Vive « L’ordre des médecins »!

Est-ce parce que mes parents sont médecins et âgés ? Est-ce parce que j’ai appris récemment qu’une amie très chère était atteinte d’un cancer du poumon ? J’ai en en tout cas été très touché par « L’ordre des médecins » sorti cette semaine sur les écrans. Ce film raconte le monde de l’hôpital avec une grande justesse. Tourné presqu’exclusivement au CHU Bretonneau de Tours, il décrit le quotidien d’un service « vu de l’intérieur », jusque dans les moindres détails.

Tout y est. Les longs couloirs à parcourir, la lumière blafarde, les gestes quotidiens. Les anecdotes improbables mais vraies (l’anorexique étouffée par un Mc Do). Les déjeuners vite avalés (sandwich-canette de Red Bull ou sushis plutôt que plateau-repas insipide). Les moments de tension (l’annonce d’un cancer) et les intervalles de détente (une fête improvisée dans le bureau des infirmières).

Le film raconte aussi les rapports entre praticiens en poste et étudiants, internes ou externes. Leurs relations fortes, parfois conflictuelles, souvent chaleureuses. La morgue des chirurgiens (« je ne remets pas les mains dedans » à propos d’une patiente) et l’humanité des infirmières. Les petits soucis (qui n’a pas abondé la cagnotte du service ?) et les grandes questions (peut-on garder un patient contre son gré ?). Sans oublier les nuits de folie avec les étudiants – parce qu’il faut décompresser de temps à autre pour ne pas sombrer dans le stress ou le désespoir.
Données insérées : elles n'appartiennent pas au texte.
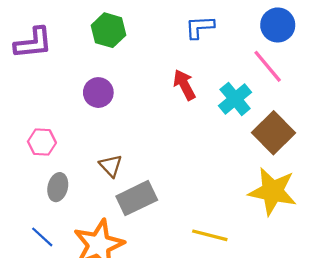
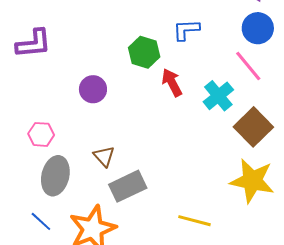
green hexagon: (109, 30) -> (144, 52), moved
gray ellipse: (58, 187) -> (55, 176), size x1.5

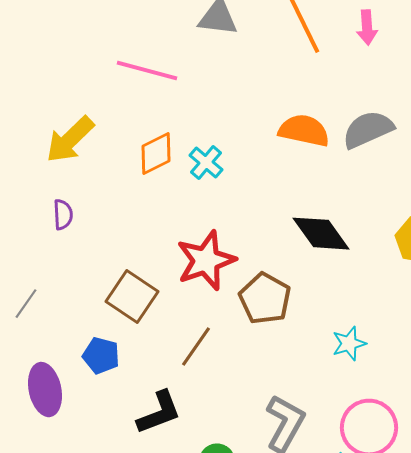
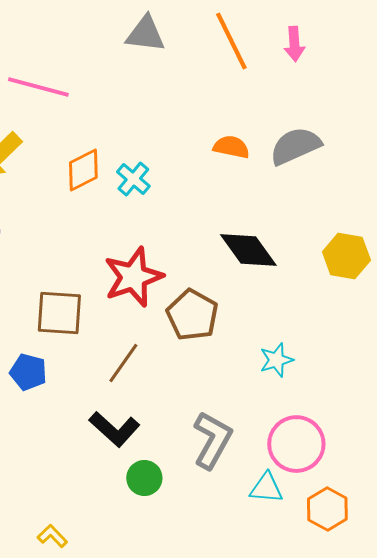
pink line: (147, 71) -> (38, 87), moved
orange semicircle: (304, 131) -> (231, 147), size x0.7
brown square: (132, 297) -> (59, 313), turned -30
black L-shape: (159, 413) -> (114, 429), moved, turned 63

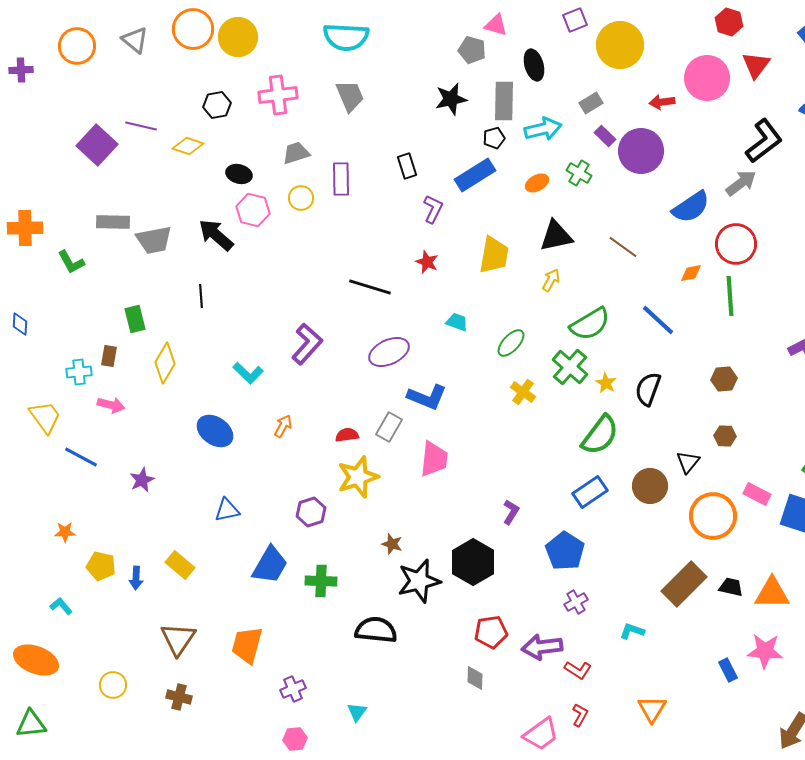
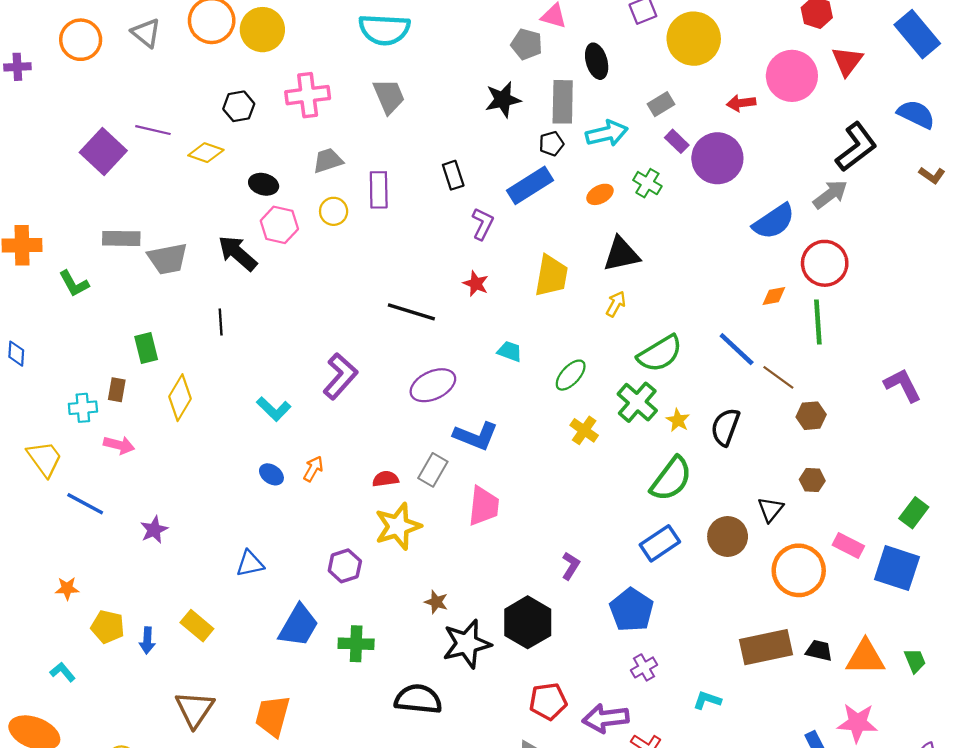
brown line: (623, 247) -> (778, 377), moved
blue ellipse: (215, 431) -> (271, 474), moved, size x0.6
brown rectangle: (684, 584) -> (766, 647), turned 33

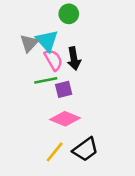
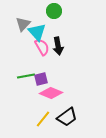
gray triangle: (29, 43) -> (23, 24), moved
green line: (46, 80) -> (26, 76), moved
purple square: (64, 89) -> (41, 79), moved

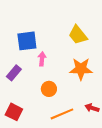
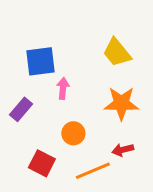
red arrow: (92, 108) -> (123, 150), moved, turned -32
red square: (14, 112) -> (42, 163), moved

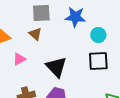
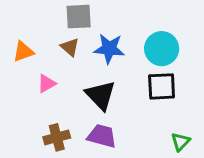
blue star: (75, 17) -> (109, 49), moved
cyan circle: (98, 35) -> (162, 49), size x1.5

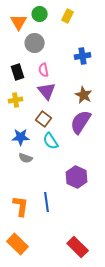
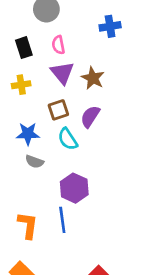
brown star: (84, 95) -> (93, 78), moved
brown square: (44, 119) -> (58, 110), turned 35
purple semicircle: (81, 122) -> (90, 117), moved, size x0.7
purple hexagon: (77, 177) -> (74, 188), moved

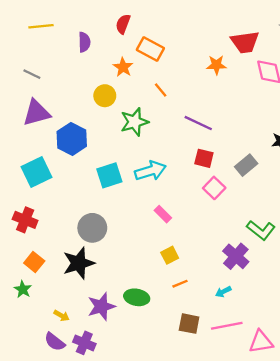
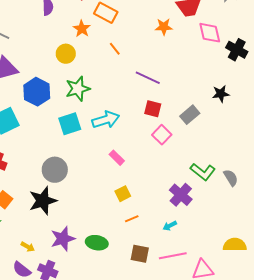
green star: (134, 122) -> (78, 89), moved
green ellipse: (137, 297) -> (97, 243), moved

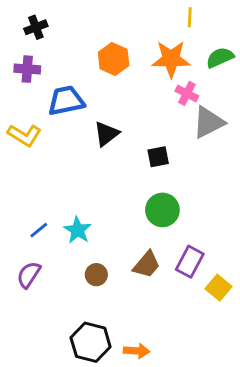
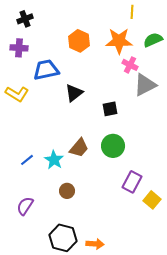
brown trapezoid: (147, 265) -> (79, 148), moved
purple semicircle: (29, 275) -> (25, 206), moved

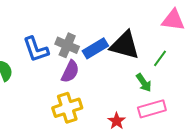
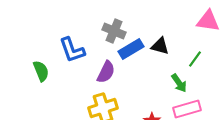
gray cross: (67, 45) -> (114, 31), moved
black triangle: (125, 45) -> (160, 46), size x0.6

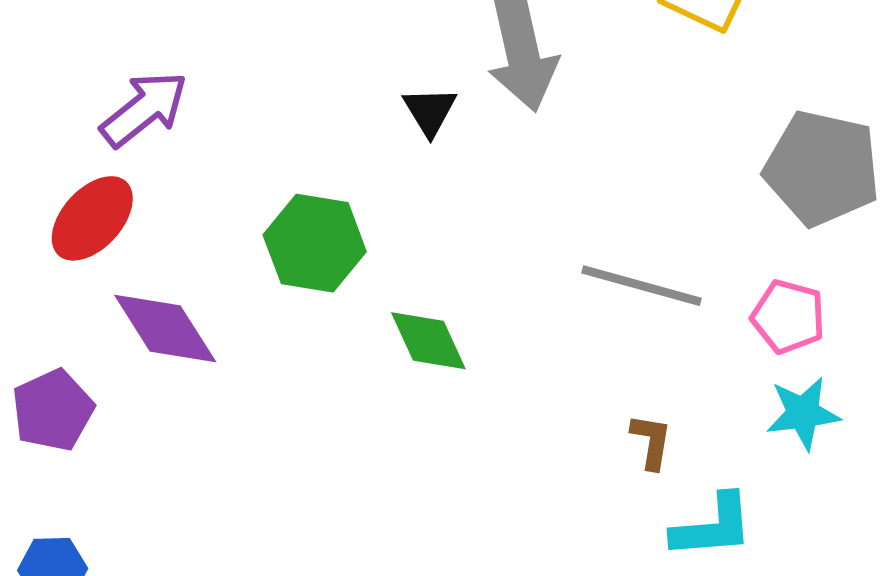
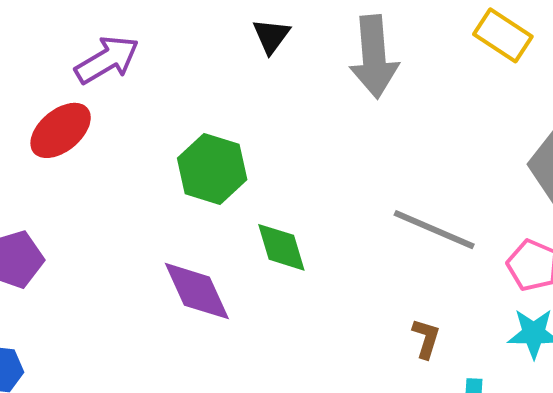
black triangle: (430, 111) -> (271, 36), moved
purple diamond: (165, 329) -> (197, 291), moved

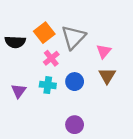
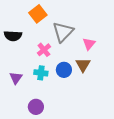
orange square: (44, 33) -> (38, 14), moved
brown triangle: (107, 76) -> (83, 65), moved
purple circle: (75, 125) -> (36, 107), moved

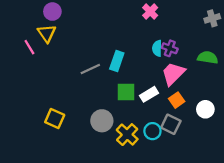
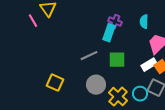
purple cross: (170, 48) -> (115, 22), moved
gray line: (90, 69) -> (89, 56), moved
white rectangle: (149, 94) -> (149, 65), moved

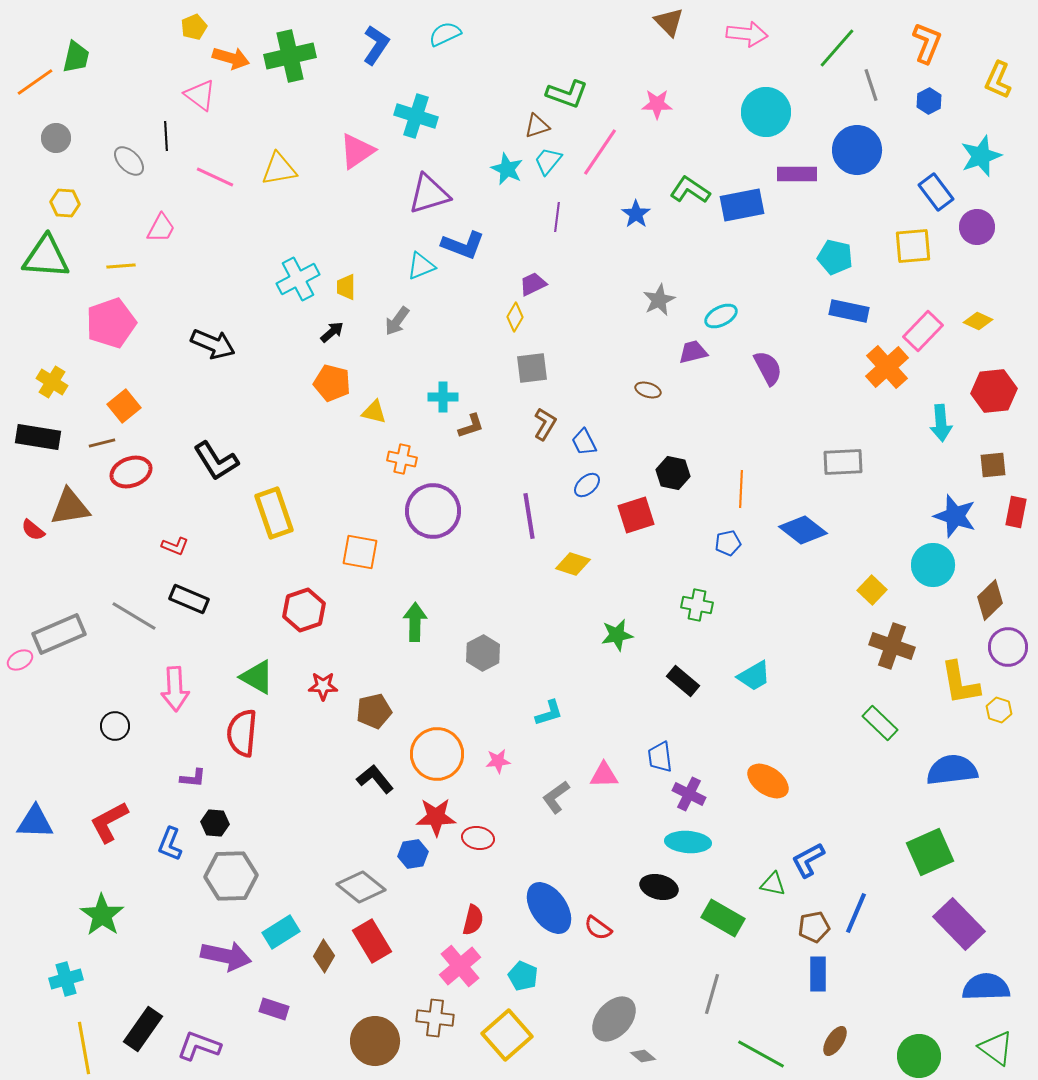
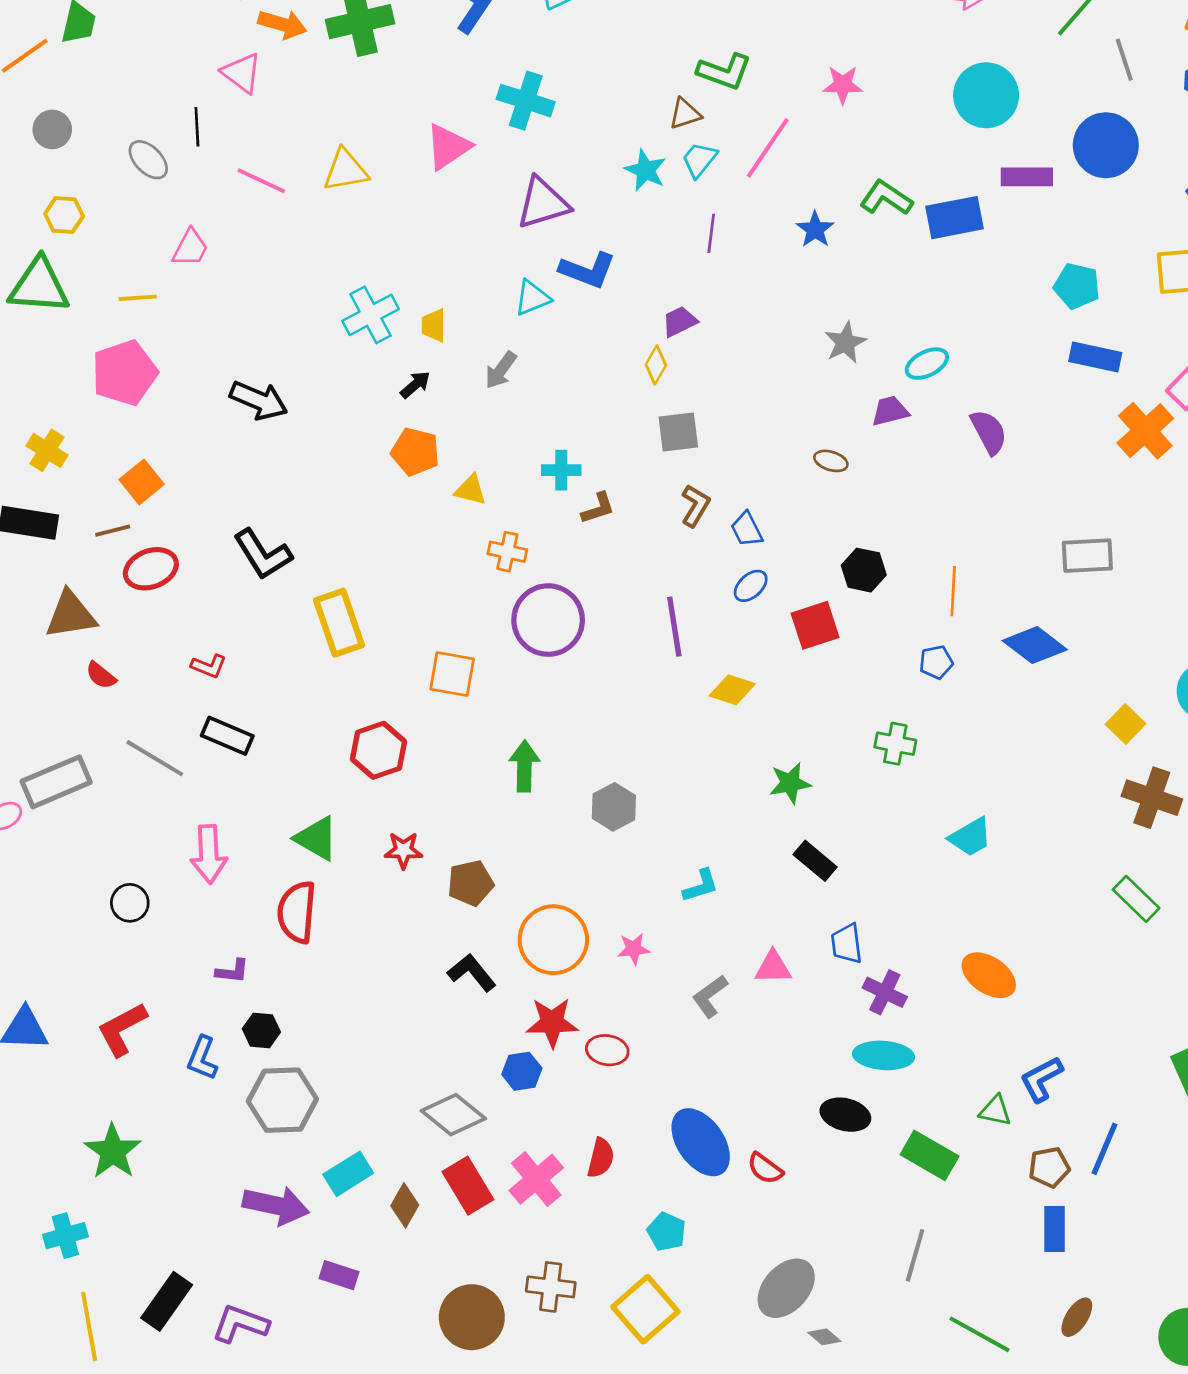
red semicircle: (33, 530) -> (101, 675), moved
black rectangle: (683, 681) -> (815, 861), moved
pink cross: (460, 966) -> (536, 1179), moved

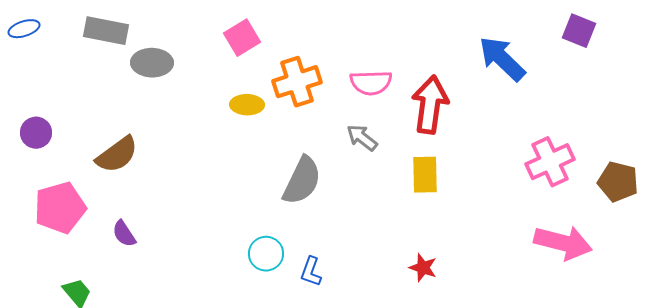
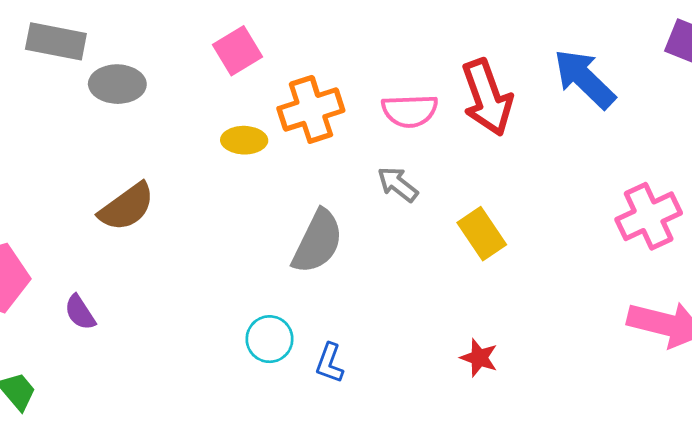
red arrow: (430, 105) -> (487, 97), moved, turned 152
brown semicircle: (117, 155) -> (127, 207), moved
yellow rectangle: (425, 175) -> (482, 234), turned -33

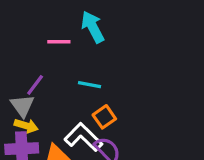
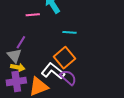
cyan line: (90, 85) -> (69, 32), moved
orange square: (104, 117) -> (64, 58), size x1.5

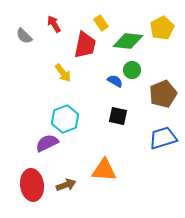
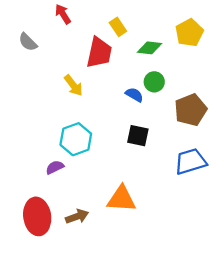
red arrow: (54, 24) -> (63, 14), moved
green diamond: (128, 41) -> (150, 48), size x0.7
purple semicircle: (47, 143) -> (55, 167), size x0.7

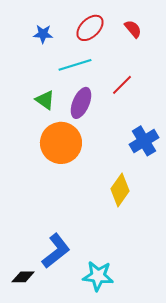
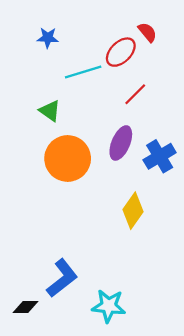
red ellipse: (90, 28) -> (121, 52), moved
purple ellipse: (81, 103) -> (121, 143), moved

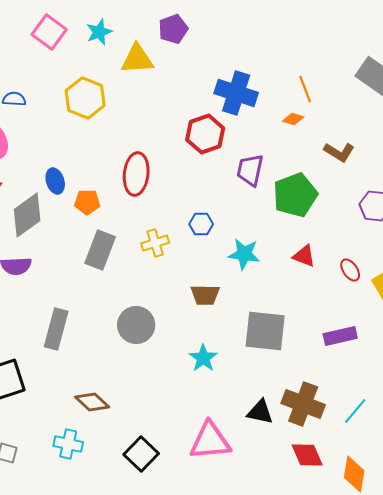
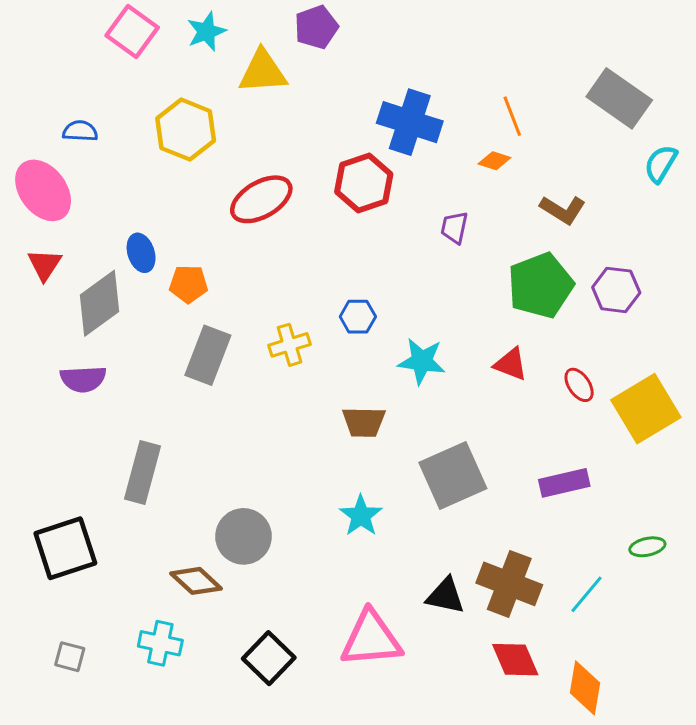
purple trapezoid: (250, 170) -> (454, 228), moved, size x0.7
red ellipse: (136, 174) -> (261, 199), moved, turned 54
green pentagon: (295, 195) -> (540, 285), moved
gray circle: (136, 325) -> (243, 536), moved
gray square: (265, 331) -> (453, 476), turned -30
Ce n’est pas la première fois que le cinéma s’intéresse à ces questions. Certains films ont privilégié le point de vue des patients : Le scaphandre et le papillon, Intouchables, et plus près de nous le bouleversant La guerre est déclarée. D’autres ont préféré un parti-pris militant – pour le meilleur (120 battements par minute) ou le moins bon (La Fille de Brest sur le Médiator). D’autres enfin ont voulu dépeindre la médecine à travers ceux qui la pratiquent aujourd’hui  (Médecin de campagne, Hippocrate) et ceux qui la pratiqueront demain (Première année). Avec, dans la quasi-totalité des cas, une peinture fidèle à la réalité.

Mais ce qui est original, singulier même avec L’Ordre des Médecins c’est qu’il mêle avec finesse et intelligence ces différents points de vue. Car Simon, le personnage principal, est tour à tour et parfois en même temps un médecin, un proche et un combattant. Médecin quand il soigne les patients dans son service de pneumologie ; médecin aussi quand il emmène sa mère passer un scanner – quitte à passer devant les autres et à  » le faire pour {lui} et pas pour {elle} » comme le lui fait justement remarquer Agathe, une interne avec qui il a une relation amoureuse. Un proche quand il réclame à l’accueil le branchement de la télé dans la chambre de sa mère ; ou qu’il demande à une infirmière des renseignements d’ordre médical – et que, dans les deux cas, habillé en « civil », il se fait rembarrer sans ménagement !

Un militant enfin, quand il se bat pour la vie. Celle de ce patient qui préfère sortir avant les examens contre l’avis du spécialiste. Celle de cet autre patient qui, lui, guérira grâce à une chimio. Celle de Chloé, atteinte de mucoviscidose, si touchante quand l’appelle « Doc » et qu’elle lui raconte par le menu les séries télé qu’elle dévore. Celle de sa mère surtout, qui ne souhaite pas lutter à tout prix contre cette sale récidive de cancer. Qui le lui dit et qui s’y tient.

Comment accepter l’inacceptable ? Comment se résoudre au décès prochain d’une personne que l’on aime ? Comment renoncer à son métier quand celui-ci consiste à soigner, à guérir ? Les médecins ont un rapport particulier à la mort. Celle de leurs proches mais aussi la leur. Il n’est que de voir le nombre de ceux qui sont accros à quelque chose : alcool, tabac, médicaments ou autres – quand ce n’est pas tout simplement l’adrénaline ou le travail. Fils et frère de médecins, le réalisateur raconte tout cela. Avec une infinie pudeur et beaucoup de talent.